Bu yıl 30 Ağustos Zafer Bayramı'nın 95. yıldönümü.
Zafer Bayramı, 26 Ağustos 1922'de başlayan Büyük Taarruz ile 30 Ağustos'ta Dumlupınar'da zaferle sonuçlanan Başkomutanlık Meydan Muharebesi'ni anmak için kutlanan bayramdır.
Anadolu'yu işgal edenlerin ülkemizi tamamen terk etmesi daha sonra gerçekleşse de, 30 Ağustos zaferi ülke topraklarının geri alındığı günü temsil eder.

ZAFER BAYRAMI VE 'ORDU-MİLLET RUHU'
Son birkaç yıldır 30 Ağustos'ta burukluk ve kırgınlıklar yaşıyoruz.
Vatanımızın koruyucusu ordumuz, içten ve dıştan birçok kumpasla karşı karşıya bırakılarak güçsüz ve itibarsız hale getirilmeye çalışılıyor.
30 Ağustos, Atatürk'ün Ordusu'nun zaferidir.
Amerikan emperyalizminin ülkemizi işgal etme ve parçalama planının bir parçası olan FETÖ ihanet şebekesinin hainlik faturası Zafer Bayramı'na çıkarılmamalıdır.
Anadolu topraklarındaki varlığımızı kurtaran bu zaferi kutlamaya ve anlatmaya devam edeceğiz…

GELDİKLERİ GİBİ GİDERLER…
19 Mayıs 1919'da Mustafa Kemal'in Samsun'a çıkmasıyla aradığı lideri bulan halk, Milli Mücadele'ye başladı.
Öncelikle, Kuvay-ı Milliye birlikleri düzenli orduya dönüştürüldü.
İlk başarı, Doğu'da Ermenilere karşı kazanıldı. Daha sonra, Batı cephesinde, Yunanlılarla, I. İnönü ve II. İnönü Savaşları yapıldı.
Kütahya-Eskişehir Savaşları sonrası gerileyen ordumuz Sakarya Nehri'nin doğusuna çekildi.
23 Ağustos ve 13 Eylül 1921 tarihleri arasında yapılan Sakarya Meydan Muharebesi Türk Milleti'nin son savunmasıydı.
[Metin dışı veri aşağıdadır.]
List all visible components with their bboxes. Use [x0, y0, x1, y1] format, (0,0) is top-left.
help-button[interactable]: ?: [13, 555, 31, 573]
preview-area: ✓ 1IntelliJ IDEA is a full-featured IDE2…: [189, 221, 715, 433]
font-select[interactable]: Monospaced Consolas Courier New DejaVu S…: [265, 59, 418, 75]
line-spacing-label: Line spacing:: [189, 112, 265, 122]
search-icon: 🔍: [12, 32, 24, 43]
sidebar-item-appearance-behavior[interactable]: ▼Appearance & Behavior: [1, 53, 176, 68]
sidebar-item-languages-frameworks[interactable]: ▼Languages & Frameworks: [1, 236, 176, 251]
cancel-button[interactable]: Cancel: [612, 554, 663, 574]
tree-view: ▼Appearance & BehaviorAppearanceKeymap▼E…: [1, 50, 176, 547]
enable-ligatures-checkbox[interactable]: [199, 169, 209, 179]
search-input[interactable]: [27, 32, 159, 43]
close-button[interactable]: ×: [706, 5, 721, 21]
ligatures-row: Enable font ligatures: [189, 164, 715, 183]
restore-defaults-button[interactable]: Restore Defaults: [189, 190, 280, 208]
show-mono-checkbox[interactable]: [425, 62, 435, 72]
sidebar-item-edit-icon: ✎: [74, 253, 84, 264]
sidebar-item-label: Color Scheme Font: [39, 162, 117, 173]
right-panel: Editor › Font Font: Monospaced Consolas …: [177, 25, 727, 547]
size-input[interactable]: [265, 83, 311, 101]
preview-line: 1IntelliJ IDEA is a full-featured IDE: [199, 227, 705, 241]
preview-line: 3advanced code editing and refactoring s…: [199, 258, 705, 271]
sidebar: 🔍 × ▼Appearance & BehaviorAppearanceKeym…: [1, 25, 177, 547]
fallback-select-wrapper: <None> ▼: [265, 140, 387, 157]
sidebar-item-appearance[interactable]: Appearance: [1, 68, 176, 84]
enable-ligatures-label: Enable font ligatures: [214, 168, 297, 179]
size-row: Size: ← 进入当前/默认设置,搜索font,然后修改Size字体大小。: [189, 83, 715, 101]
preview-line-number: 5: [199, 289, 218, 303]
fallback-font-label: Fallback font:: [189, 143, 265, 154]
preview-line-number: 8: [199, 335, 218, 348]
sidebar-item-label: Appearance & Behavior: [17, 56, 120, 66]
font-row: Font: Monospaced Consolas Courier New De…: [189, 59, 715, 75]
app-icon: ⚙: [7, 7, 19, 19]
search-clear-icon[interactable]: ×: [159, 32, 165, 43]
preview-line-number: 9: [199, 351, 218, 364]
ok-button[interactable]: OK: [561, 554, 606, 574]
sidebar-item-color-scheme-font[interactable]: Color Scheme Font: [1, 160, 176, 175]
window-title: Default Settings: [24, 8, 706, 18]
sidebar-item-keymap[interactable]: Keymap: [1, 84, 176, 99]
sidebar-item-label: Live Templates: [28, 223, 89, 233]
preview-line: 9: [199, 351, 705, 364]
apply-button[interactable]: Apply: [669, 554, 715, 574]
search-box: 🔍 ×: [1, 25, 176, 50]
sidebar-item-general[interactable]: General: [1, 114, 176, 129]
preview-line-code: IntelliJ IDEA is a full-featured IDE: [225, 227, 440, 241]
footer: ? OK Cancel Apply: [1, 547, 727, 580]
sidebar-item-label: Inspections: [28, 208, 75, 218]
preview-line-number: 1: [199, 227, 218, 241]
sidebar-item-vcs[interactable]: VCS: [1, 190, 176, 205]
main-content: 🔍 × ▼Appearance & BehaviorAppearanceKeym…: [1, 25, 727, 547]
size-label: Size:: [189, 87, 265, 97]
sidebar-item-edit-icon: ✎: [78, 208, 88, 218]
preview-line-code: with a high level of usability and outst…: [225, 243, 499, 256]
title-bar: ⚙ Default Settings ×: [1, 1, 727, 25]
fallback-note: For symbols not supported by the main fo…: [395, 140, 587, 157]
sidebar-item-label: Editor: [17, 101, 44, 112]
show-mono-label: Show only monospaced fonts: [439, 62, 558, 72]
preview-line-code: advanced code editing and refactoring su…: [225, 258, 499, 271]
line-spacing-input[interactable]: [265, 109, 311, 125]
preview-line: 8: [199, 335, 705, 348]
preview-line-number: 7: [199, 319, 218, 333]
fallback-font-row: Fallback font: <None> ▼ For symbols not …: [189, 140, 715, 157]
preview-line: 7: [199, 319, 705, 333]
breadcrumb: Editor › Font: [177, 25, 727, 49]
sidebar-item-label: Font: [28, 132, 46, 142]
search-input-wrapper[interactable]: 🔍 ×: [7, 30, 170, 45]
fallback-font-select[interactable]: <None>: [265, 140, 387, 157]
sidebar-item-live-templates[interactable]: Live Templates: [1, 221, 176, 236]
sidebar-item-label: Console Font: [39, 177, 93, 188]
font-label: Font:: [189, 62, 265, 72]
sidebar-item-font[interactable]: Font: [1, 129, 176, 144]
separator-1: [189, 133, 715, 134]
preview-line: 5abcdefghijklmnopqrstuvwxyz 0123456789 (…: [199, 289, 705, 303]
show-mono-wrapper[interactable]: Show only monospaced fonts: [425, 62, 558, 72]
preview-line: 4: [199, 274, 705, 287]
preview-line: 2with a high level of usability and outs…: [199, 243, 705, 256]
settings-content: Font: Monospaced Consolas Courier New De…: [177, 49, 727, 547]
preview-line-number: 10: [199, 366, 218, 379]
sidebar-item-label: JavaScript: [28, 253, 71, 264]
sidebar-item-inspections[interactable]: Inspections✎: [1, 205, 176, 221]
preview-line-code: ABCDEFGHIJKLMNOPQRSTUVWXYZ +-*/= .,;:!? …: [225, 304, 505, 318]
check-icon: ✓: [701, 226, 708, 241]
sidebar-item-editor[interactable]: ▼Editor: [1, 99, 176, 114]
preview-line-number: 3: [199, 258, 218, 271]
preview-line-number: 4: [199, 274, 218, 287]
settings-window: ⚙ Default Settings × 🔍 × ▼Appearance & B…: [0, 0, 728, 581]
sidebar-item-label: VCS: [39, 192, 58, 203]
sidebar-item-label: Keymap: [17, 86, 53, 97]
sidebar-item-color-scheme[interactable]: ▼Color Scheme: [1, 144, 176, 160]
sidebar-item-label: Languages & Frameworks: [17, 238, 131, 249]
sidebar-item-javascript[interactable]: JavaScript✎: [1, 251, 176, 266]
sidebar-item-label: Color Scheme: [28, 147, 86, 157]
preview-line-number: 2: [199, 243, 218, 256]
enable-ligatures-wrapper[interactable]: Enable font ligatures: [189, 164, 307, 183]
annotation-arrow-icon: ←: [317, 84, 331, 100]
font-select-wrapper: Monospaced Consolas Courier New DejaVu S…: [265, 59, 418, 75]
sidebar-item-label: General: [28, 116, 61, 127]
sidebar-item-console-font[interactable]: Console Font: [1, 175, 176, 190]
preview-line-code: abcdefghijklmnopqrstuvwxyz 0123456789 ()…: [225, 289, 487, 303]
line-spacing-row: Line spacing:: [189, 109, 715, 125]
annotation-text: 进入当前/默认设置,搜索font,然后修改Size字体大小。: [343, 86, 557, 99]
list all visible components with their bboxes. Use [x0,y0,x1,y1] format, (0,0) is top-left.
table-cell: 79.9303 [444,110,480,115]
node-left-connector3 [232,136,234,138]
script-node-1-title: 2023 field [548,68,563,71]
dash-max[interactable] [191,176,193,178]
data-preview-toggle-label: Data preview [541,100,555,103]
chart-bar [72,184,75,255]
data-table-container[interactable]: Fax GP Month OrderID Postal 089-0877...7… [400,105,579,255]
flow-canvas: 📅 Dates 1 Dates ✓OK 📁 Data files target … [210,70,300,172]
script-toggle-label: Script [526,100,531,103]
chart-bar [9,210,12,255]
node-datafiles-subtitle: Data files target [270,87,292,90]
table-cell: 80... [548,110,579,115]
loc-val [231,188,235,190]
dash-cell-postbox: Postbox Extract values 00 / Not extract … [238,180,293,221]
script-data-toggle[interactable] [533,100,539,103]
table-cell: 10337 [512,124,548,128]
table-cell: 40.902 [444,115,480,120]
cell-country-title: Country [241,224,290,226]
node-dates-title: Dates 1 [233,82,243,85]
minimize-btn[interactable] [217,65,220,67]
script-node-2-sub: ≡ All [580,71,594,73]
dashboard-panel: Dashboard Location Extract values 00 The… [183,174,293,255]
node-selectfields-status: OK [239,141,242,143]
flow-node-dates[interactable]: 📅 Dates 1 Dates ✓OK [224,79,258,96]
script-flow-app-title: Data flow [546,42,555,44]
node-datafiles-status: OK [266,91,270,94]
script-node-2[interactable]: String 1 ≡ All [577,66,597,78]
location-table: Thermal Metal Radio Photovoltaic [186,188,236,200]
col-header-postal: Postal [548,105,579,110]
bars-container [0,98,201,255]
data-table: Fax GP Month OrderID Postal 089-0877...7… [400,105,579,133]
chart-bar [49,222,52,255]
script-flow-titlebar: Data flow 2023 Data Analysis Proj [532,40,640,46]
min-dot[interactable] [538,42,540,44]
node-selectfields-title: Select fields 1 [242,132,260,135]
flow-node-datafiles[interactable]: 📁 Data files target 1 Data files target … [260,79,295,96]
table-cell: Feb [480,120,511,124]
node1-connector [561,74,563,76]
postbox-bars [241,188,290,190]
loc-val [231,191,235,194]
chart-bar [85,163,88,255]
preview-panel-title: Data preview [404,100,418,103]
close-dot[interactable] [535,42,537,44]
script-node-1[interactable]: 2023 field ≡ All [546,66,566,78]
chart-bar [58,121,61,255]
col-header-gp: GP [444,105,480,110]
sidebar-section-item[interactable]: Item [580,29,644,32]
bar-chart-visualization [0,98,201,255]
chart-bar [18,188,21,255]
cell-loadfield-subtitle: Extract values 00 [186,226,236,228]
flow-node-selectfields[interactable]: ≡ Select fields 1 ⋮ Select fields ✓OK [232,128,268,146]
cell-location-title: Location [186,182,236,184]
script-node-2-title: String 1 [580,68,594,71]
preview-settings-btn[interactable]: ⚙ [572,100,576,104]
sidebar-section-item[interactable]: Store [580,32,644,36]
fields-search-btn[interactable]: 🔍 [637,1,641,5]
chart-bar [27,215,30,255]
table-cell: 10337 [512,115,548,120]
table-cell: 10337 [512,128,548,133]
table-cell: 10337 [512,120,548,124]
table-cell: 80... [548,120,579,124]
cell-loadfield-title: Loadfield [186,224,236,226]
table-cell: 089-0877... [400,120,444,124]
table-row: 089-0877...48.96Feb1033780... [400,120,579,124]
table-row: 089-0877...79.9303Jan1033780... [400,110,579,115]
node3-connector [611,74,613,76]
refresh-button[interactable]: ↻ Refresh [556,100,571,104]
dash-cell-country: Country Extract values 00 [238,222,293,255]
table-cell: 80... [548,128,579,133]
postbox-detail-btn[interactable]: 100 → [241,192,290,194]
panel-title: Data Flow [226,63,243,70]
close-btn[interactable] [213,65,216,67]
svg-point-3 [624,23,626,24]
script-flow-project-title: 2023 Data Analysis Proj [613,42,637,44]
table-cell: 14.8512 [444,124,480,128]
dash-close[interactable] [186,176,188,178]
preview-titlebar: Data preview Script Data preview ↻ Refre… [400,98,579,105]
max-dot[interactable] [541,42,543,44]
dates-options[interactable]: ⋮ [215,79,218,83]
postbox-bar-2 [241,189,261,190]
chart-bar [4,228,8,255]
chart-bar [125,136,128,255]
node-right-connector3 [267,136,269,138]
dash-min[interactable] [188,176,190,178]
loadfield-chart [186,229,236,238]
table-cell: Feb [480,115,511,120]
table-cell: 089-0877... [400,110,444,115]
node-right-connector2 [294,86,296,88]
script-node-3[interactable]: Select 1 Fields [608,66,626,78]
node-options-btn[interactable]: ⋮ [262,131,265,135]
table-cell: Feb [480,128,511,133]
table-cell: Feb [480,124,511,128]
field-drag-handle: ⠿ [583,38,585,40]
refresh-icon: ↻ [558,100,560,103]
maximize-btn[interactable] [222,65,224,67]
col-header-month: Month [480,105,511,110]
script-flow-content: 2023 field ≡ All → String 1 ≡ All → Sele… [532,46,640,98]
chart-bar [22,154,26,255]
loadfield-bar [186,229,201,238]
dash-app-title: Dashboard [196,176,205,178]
VE BÜYÜK TAARRUZ BAŞLIYOR...
Mustafa Kemal Paşa, yanında İsmet Paşa ve Fevzi Paşa ile 26 Ağustos 1922 günü saldırıyı yönetmek için Kocatepe'ye geçti.
Aynı günün sabahı Türk kuvvetleri çok şiddetli ve etkili topçu ateşi yardımıyla saldırıya başladı.
30 Ağustos 1922 günü, işgalci Yunan ordusu dört taraftan sarılarak dağıtıldı.
Büyük Taarruz 'un ve Başkomutanlık Meydan Savaşı'nın başarıyla sonuçlanmasından sonra düşman, İzmir'e kadar takip edildi.
9 Eylül 1922'de 'İzmir'in dağlarında çiçekler açtı'.
İşgalcilerin ateşkes istemekten başka şansları kalmamıştı.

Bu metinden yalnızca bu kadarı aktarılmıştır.